This is the Semper Augustus, a remarkable tulip of the 17th Century which fueled the world’s first love for the exotic and magical bulb. My recent visit to the Keukenhof gardens indicates flower lovers still lust after its charm. So do I.
Several years ago, I got caught up in the story of the tulip. Way back in 1554, an ambassador to Turkey sent some bulbs and seeds back home. These found their way into Vienna and then into the Low Counties. It took the careful work of Carolus Clusius (a botanist at the University of Leiden) to cultivate and catalog those bulbs that could tolerate the local conditions and soon tulips were popular. Newly independent Holland had a unique flower and it soon became a luxury item. More and more fantastic species were developed. The most sought after tulips actually suffered from a virus that broke the colors into streaks. Eventually, a whole speculative trade came into existence in which people who bought the bulbs never saw them and never possessed them. Tulip fever reached its height in the winter of 1636 when a single bulb might be traded as many as ten times in a day. Then abruptly in February, there came a day when traders just stayed home. The bubble had burst. Fortunes had been made and lost.

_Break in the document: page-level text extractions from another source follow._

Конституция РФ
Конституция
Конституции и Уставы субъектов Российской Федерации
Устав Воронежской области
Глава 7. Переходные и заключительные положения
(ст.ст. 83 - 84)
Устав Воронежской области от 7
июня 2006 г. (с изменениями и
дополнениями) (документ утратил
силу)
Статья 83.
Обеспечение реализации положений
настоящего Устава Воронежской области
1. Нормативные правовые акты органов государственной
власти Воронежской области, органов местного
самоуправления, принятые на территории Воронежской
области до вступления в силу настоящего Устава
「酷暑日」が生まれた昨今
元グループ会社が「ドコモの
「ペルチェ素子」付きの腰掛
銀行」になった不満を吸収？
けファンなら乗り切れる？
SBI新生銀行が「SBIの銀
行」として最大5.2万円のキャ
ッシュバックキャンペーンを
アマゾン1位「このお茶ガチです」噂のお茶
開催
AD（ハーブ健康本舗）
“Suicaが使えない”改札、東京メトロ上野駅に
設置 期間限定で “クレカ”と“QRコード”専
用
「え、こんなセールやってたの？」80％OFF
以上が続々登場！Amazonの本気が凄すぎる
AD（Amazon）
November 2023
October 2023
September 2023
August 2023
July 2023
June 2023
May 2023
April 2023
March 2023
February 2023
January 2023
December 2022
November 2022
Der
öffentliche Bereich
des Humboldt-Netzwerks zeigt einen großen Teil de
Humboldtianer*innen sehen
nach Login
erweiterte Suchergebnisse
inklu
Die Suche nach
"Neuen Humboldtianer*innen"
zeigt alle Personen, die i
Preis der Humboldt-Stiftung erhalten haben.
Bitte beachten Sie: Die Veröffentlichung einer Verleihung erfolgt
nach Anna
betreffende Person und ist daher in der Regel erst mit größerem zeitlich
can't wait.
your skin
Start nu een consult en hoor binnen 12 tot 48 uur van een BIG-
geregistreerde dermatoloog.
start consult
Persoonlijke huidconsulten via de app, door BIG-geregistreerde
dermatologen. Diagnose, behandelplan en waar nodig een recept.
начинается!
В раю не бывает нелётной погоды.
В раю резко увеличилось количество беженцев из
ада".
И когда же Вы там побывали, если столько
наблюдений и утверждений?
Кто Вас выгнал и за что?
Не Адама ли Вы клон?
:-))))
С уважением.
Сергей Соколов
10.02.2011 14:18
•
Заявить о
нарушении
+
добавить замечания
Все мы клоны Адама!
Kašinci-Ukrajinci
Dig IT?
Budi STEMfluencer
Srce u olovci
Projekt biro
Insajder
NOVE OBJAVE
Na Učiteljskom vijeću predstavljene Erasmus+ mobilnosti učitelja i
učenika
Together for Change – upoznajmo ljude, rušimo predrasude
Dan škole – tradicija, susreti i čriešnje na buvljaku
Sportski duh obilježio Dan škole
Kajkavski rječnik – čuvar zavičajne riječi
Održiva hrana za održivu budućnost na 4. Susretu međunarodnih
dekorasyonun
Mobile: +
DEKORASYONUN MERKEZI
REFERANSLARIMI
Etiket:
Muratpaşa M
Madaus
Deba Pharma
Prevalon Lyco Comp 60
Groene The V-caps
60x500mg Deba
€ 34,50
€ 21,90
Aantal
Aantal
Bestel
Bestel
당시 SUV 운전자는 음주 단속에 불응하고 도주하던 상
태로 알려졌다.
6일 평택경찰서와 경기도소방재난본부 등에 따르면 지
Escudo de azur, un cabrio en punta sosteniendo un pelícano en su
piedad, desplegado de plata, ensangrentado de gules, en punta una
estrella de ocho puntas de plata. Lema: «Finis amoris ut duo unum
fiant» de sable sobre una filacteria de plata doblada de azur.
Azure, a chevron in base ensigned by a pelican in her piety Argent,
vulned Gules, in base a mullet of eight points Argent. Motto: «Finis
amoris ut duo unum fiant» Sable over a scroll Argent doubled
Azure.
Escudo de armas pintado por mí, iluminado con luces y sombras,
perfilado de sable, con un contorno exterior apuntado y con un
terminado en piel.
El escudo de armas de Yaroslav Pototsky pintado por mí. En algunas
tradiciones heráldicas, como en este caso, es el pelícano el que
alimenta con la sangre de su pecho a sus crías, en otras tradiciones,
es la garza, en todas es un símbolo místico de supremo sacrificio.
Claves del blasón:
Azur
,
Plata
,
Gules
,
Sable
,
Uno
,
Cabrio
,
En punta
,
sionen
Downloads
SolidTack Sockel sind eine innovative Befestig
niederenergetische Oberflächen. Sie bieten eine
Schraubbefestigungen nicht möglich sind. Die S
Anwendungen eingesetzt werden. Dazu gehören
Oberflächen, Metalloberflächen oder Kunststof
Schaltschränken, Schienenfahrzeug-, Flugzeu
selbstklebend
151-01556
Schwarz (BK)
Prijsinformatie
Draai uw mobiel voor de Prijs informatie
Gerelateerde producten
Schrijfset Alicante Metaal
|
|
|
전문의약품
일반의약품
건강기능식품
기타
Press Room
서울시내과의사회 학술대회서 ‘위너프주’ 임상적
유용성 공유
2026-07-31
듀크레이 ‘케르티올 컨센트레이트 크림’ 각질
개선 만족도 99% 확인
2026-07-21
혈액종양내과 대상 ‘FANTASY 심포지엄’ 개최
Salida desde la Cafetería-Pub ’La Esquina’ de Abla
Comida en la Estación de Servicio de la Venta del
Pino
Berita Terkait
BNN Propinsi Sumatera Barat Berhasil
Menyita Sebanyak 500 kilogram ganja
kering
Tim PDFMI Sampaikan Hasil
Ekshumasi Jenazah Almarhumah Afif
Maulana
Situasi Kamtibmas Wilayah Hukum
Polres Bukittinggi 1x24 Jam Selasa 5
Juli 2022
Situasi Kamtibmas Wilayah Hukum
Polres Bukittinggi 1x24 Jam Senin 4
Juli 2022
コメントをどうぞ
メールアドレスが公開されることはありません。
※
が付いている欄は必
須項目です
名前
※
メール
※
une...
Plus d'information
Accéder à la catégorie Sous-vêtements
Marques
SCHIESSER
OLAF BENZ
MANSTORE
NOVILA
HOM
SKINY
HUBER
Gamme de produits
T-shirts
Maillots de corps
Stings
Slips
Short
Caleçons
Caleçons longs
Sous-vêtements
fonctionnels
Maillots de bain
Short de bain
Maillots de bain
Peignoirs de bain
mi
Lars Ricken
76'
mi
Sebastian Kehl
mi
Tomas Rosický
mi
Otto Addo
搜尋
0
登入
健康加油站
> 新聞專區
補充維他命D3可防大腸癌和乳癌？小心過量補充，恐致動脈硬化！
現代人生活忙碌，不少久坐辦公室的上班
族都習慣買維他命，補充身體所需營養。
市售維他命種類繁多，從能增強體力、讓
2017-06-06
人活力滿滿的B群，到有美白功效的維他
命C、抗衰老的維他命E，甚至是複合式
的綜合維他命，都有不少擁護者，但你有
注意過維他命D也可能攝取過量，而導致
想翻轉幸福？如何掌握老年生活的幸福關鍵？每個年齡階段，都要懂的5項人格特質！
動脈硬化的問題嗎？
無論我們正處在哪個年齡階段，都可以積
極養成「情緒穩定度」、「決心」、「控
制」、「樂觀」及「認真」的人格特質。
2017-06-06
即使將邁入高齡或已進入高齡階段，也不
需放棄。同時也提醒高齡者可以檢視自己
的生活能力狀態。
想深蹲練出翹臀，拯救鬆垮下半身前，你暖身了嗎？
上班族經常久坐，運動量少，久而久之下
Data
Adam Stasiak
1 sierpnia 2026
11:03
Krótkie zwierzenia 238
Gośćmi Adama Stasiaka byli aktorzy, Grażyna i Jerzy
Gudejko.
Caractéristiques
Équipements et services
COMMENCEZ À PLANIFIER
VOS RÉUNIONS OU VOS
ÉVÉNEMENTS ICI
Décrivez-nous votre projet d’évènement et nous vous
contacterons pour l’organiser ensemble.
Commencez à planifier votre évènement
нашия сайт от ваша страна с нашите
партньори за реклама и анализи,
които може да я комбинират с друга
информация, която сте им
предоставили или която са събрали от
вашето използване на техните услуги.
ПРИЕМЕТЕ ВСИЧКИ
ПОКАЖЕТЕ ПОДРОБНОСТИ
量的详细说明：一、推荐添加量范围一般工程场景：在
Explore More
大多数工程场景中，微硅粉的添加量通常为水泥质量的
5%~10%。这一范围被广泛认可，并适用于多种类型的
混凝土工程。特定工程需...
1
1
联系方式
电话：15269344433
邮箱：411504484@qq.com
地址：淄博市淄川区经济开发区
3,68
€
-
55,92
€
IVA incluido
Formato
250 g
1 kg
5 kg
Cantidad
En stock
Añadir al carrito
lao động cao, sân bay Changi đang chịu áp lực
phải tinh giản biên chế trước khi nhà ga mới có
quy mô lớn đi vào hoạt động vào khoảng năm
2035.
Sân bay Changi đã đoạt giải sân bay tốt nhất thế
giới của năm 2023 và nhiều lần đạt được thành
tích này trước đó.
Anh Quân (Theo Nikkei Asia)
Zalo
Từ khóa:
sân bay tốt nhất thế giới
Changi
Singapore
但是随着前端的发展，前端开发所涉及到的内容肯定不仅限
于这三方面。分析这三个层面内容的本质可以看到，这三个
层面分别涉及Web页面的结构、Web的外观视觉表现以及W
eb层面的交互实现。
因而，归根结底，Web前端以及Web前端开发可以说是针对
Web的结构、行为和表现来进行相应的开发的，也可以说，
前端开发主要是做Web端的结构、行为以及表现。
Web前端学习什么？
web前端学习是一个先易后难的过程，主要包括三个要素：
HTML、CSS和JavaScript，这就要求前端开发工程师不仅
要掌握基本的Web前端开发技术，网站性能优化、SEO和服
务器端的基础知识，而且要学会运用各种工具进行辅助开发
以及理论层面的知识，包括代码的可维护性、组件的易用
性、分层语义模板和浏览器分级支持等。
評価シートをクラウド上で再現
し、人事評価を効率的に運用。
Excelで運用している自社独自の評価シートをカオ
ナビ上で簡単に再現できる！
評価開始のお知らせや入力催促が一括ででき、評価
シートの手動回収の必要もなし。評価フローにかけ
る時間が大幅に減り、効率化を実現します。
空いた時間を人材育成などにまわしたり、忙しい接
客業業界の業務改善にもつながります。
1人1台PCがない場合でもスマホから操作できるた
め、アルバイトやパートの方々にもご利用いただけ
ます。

This is the background I used to create a YA ghost story. The manuscript has come within a hair’s width of publication four times with different publishers. My own gamble and bust market. Eventually, I do think this manuscript will come into the world, but until then enjoy some photos of the tulips that fueled, Tender Tulips, Dark Diamonds: A Ghost Story. The flowers of the Keukenhof are breathtaking and short-lived.